***** Input material *****
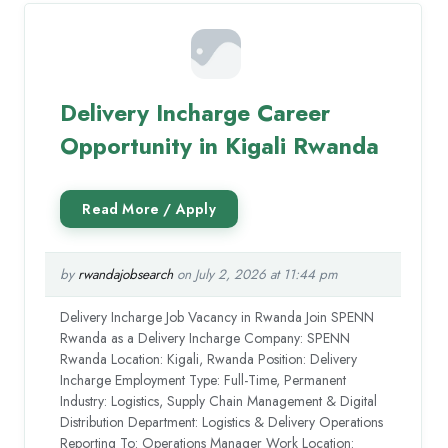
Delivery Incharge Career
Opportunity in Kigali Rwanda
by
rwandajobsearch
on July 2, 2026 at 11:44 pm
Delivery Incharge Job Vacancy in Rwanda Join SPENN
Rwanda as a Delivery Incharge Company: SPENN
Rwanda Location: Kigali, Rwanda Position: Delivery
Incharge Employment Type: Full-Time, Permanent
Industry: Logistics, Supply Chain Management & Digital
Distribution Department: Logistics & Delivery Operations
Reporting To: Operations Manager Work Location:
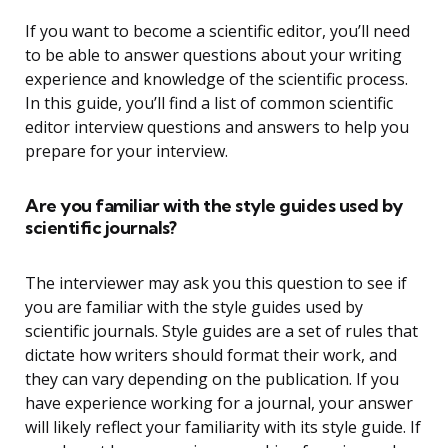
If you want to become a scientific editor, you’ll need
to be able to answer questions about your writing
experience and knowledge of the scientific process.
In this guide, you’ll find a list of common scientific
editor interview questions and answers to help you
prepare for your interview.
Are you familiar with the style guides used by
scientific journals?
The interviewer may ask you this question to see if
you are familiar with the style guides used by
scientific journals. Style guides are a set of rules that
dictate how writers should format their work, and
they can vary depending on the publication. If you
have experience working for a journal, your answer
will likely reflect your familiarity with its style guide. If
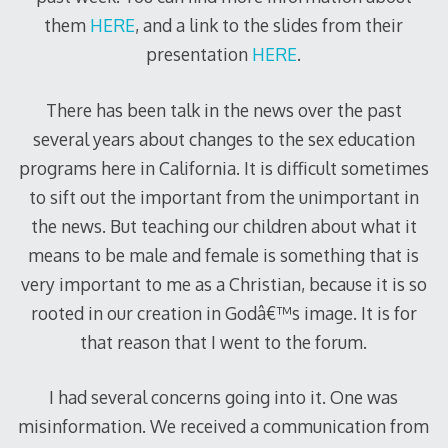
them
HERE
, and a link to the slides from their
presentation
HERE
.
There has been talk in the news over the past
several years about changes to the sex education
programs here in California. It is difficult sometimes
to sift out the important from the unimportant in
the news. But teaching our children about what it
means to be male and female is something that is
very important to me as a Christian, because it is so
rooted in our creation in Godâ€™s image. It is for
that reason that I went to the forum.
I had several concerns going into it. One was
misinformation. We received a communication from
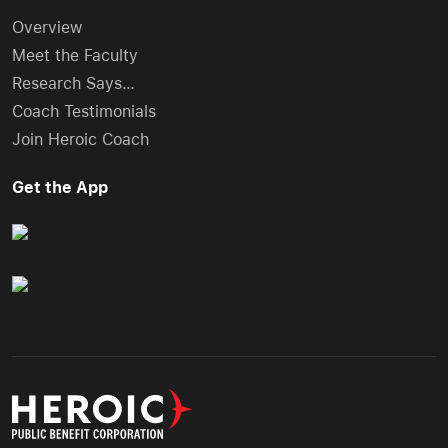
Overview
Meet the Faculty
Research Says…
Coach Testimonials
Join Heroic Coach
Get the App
*****
▶ Work request:
Transcribe exactly the line containing "misinformation. We received" and every line after it through the end of the listing above; pictures are not part of the copy.

▶ Reply to the exercise:
misinformation. We received a communication from
Overview
Meet the Faculty
Research Says…
Coach Testimonials
Join Heroic Coach
Get the App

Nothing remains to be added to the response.